Le vaisseau vibrait. Et ce n'était pas à cause de ses moteurs. Le capitaine quitta le hangar en trombe. Il percuta Kei en tournant le coin qui menait à l'ascenseur.
— Capitaine ! fit la jeune femme aussitôt. Je suis soulagée que vous nous ayez rejoints si vite !
— Je me doutais de la destination que prendrait l'Arcadia, répondit Harlock sans avouer que c'était O'Neill qui lui avait soufflé la solution.
Kei ne s'étendit pas davantage sur les caprices de l'ordinateur principal. Elle avait la mine soucieuse.

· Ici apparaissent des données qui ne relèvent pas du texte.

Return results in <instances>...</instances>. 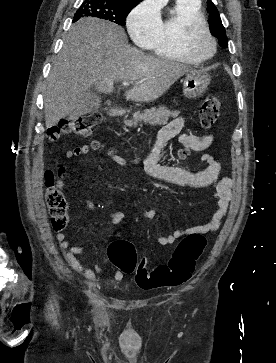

— Capitaine, nous avons été abordés, déclara-t-elle, l'air grave. Elle a dit s'appeler Adria.
Harlock haussa un sourcil. Une seule personne ? Où était le problème ? Il remarqua cependant que ceux de SG-1 faisaient une grimace qui n'augurait rien de bon.
— Vous avez un dispositif d'autodestruction efficace ? demanda Mitchell.
Kei le fixa d'un air interdit.
— Vous plaisantez ?
— Adria possède des pouvoirs psychiques contre lesquels nous sommes impuissants, répondit le colonel, très sérieux. Et honnêtement, malgré votre avancée technologique, je ne pense pas que vous puissiez y faire quoi que ce soit.
— Nous, peut-être pas... fit Harlock. Tout le monde sait que les humains n'ont aucun don psy.
Mais l'Arcadia ne comptait pas que des humains. Il se tourna vers Kei en essayant de masquer son angoisse et bien que le malaise qu'il ressentait depuis qu'il avait quitté le Queen fût très net, à présent.
— Où est Mimee ?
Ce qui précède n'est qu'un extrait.